If I learned anything while traveling with this serious health condition, it’s that fear can be just as debilitating as a physical ailment. I was scared the moment I heard my diagnosis, scared when I boarded the plane, and certainly scared while I explored the European cities wondering if the cobblestone streets would make me stumble and fall.

Watching the locals play soccer on Bacvice Beach in Split, Croatia. Photo by Morgan Statt
Watching the locals play soccer on Bacvice Beach in Split, Croatia. Photo by Morgan Statt

Fear was a constant presence on my trip, but it didn’t stop me from having the time of my life. If you’re ever put in a similar situation, know that it is possible to travel without being the absolute healthiest you’ve ever been.

But, I also learned the importance of paying attention to your body. I had ignored warning signs of a pulmonary embolism for months; I attributed my difficulty breathing and DVT leg swelling to a simple respiratory infection and muscle injury. It turns out I wasn’t as invincible as I thought.

But perhaps it was my knowledge that I wasn’t at my healthiest that led me to take full advantage of everything Europe had to offer. I didn’t know, and still don’t know, when my survivor’s luck would run out.

How to Prevent DVT While Traveling 

Travelers often have the greatest risk of developing DVT because of the extended periods of inactivity they do to reach their final destinations. Whether it’s sitting for long hours on a plane, train, and car, or even lounging at the airport gate, the lack of movement can cause your blood to become slow and sluggish.

This creates the perfect opportunity for a DVT to form. However, there are steps travelers can take to lower their risk and ensure that their adventures go off without a hitch. Follow these tips to lower your risk:

  • Move regularly every 1 to 2 hours
    If you’re traveling by plane, make it a point to get up every hour or so to stretch your legs and encourage blood flow.

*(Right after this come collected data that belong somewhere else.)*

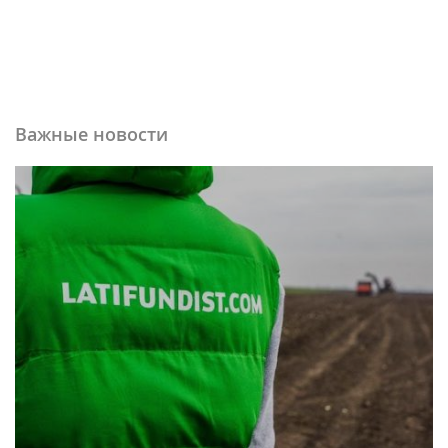
Важные новости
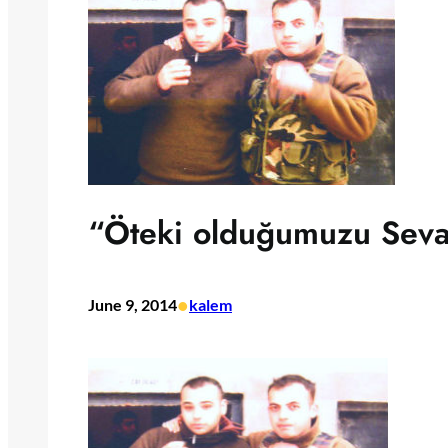
“Öteki olduğumuzu Seva
•
June 9, 2014
kalem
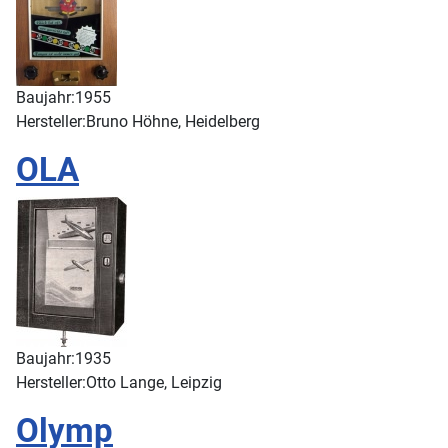
Baujahr:
1955
Hersteller:
Bruno Höhne, Heidelberg
OLA
Baujahr:
1935
Hersteller:
Otto Lange, Leipzig
Olymp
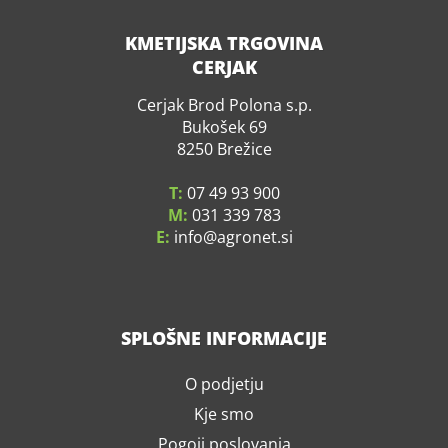
KMETIJSKA TRGOVINA
CERJAK
Cerjak Brod Polona s.p.
Bukošek 69
8250 Brežice
T:
07 49 93 900
M:
031 339 783
E:
info
agronet.si
SPLOŠNE INFORMACIJE
O podjetju
Kje smo
Pogoji poslovanja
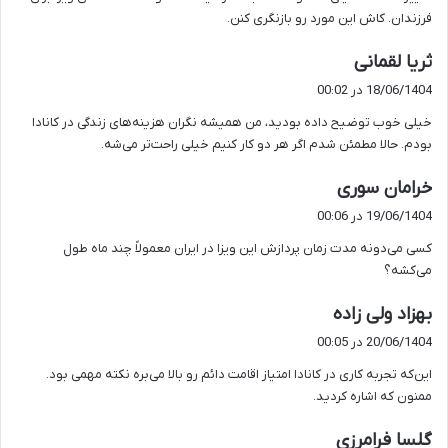
:
فرزندان. کاش این مورد رو بازنگری کنن.
گ
ثریا لقمانی
ف
18/06/1404 در 00:02
ت
خیلی خوب توضیح داده بودید، من همیشه نگران هزینه‌های زندگی در کانادا
:
بودم. حالا مطمئن شدم اگر هر دو کار کنیم خیلی راحت‌تر می‌شه.
گ
خرامان سوری
ف
19/06/1404 در 00:06
ت
کسی می‌دونه مدت زمان پردازش این ویزا در ایران معمولاً چند ماه طول
:
می‌کشه؟
گ
بهزاد ولی زاده
ف
20/06/1404 در 00:05
ت
این‌که تجربه کاری در کانادا امتیاز اقامت دائم رو بالا می‌بره نکته مهمی بود.
:
ممنون که اشاره کردید.
گ
گلسا فرامرزی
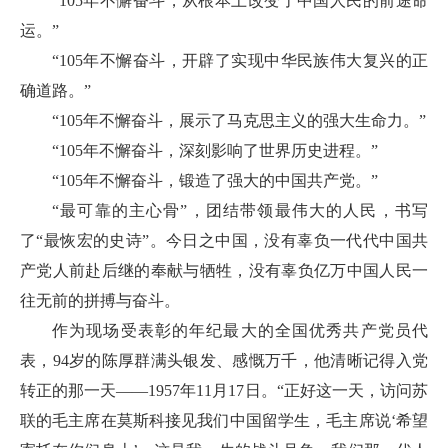
“105年不懈奋斗，从根本上改变了中国人民的前途命
运。”
“105年不懈奋斗，开辟了实现中华民族伟大复兴的正
确道路。”
“105年不懈奋斗，展示了马克思主义的强大生命力。”
“105年不懈奋斗，深刻影响了世界历史进程。”
“105年不懈奋斗，锻造了强大的中国共产党。”
“最可靠的主心骨”，团结带领最伟大的人民，书写
了“最恢宏的史诗”。今日之中国，没有辜负一代代中国共
产党人前赴后继的奉献与牺牲，没有辜负亿万中国人民一
往无前的拼搏与奋斗。
作为现场受表彰的年纪最大的全国优秀共产党员代
表，94岁的陈厚群满头银发、感慨万千，他清晰记得入党
转正的那一天——1957年11月17日。“正好这一天，访问苏
联的毛主席在莫斯科接见我们中国留学生，毛主席说‘希望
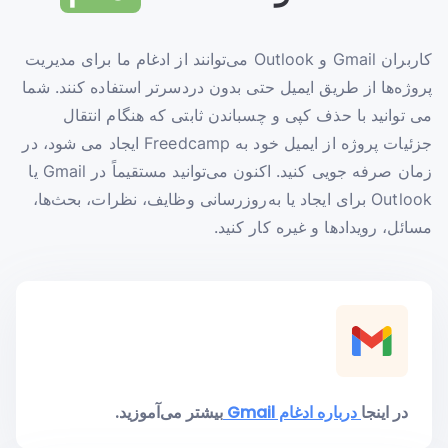
کاربران Gmail و Outlook می‌توانند از ادغام ما برای مدیریت
پروژه‌ها از طریق ایمیل حتی بدون دردسرتر استفاده کنند. شما
می توانید با حذف کپی و چسباندن ثابتی که هنگام انتقال
جزئیات پروژه از ایمیل خود به Freedcamp ایجاد می شود، در
زمان صرفه جویی کنید. اکنون می‌توانید مستقیماً در Gmail یا
Outlook برای ایجاد یا به‌روزرسانی وظایف، نظرات، بحث‌ها،
مسائل، رویدادها و غیره کار کنید.
در اینجا
درباره ادغام Gmail
بیشتر می‌آموزید.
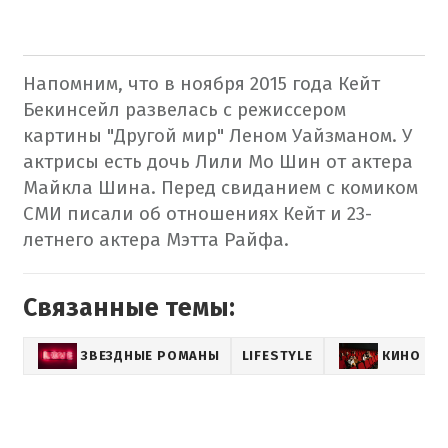
Напомним, что в ноября 2015 года Кейт
Бекинсейл развелась с режиссером
картины "Другой мир" Леном Уайзманом. У
актрисы есть дочь Лили Мо Шин от актера
Майкла Шина. Перед свиданием с комиком
СМИ писали об отношениях Кейт и 23-
летнего актера Мэтта Райфа.
Связанные темы:
ЗВЕЗДНЫЕ РОМАНЫ
LIFESTYLE
КИНО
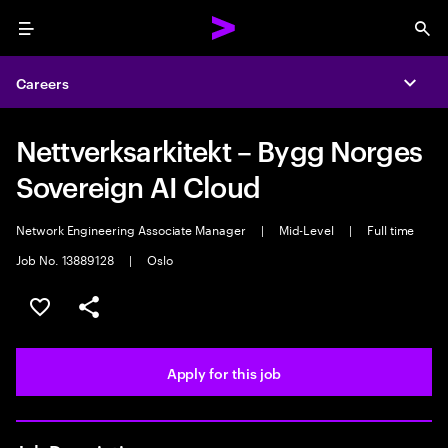
Menu
Sea
Careers
Expa
Nettverksarkitekt – Bygg Norges
Sovereign AI Cloud
Network Engineering Associate Manager
|
Mid-Level
|
Full time
Job No. 13889128
|
Oslo
Save this job
Share this job
Apply for this job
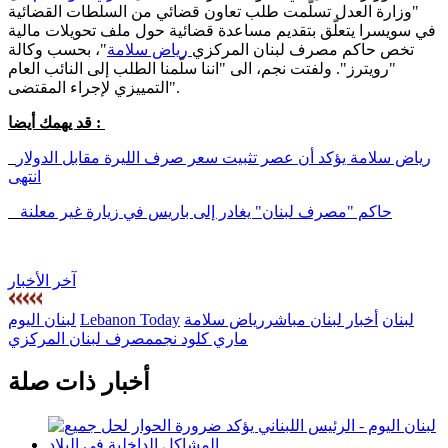
"​وزارة العدل​ تسلّمت طلب تعاون قضائي من السلطات القضائية
في ​سويسرا​ يتعلّق بتقديم ​مساعدة​ قضائية حول ملف ​تحويلات مالية​
تخص حاكم ​مصرف لبنان​ المركزي
​رياض سلامة
"​، بحسب وكالة
"رويترز". ولفتت نجم، الى "اننا سلّمنا الطلب إلى النائب العام
التمييزي لإجراء المقتضى".
قد يهمك أيضا :
رياض سلامة يؤكد أن عصر تثبيت سعر صرف الليرة مقابل الدولار
انتهى
حاكم "مصرف لبنان" يغادر إلى باريس في زيارة غير معلنة
آخر الأخبار
لبنان
أخبار لبنان مباشر
​رياض سلامة
Lebanon Today
لبنان اليوم
ماري كلود نجم​
​مصرف لبنان​ المركزي
أخبار ذات صلة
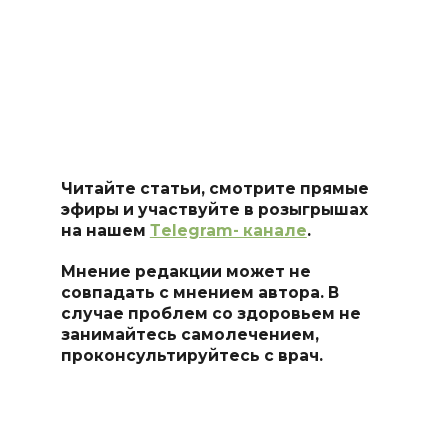
Читайте статьи, смотрите прямые
эфиры и участвуйте в розыгрышах
на нашем
Тelegram- канале
.
Мнение редакции может не
совпадать с мнением автора. В
случае проблем со здоровьем не
занимайтесь самоле
чением,
проконсультируйтесь с врач.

If you’re in a car, add more rest stops along the way to get up and get moving.
  • Do leg stretches and exercises while seated
    Planes and cars can be cramped environments that make it difficult to get up and easily walk around. To still encourage movement, do leg stretches in your seat. For example, pull each knee up to your chest and hold for 10-15 seconds.
  • Wear graduated compression stockings during long flights or car rides
    Another option for preventing blood clots is to wear a pair of compression stockings during your flight or car ride. These stockings gently squeeze your leg to both prevent swelling and encourage blood flow up the legs.
  • Take a baby aspirin
    If you don’t have a bleeding risk or possible medication interactions, take a baby aspirin (81 mg) a half hour before your flight or road trip. Aspirin thins the blood and may help prevent the formation of clots during your journey.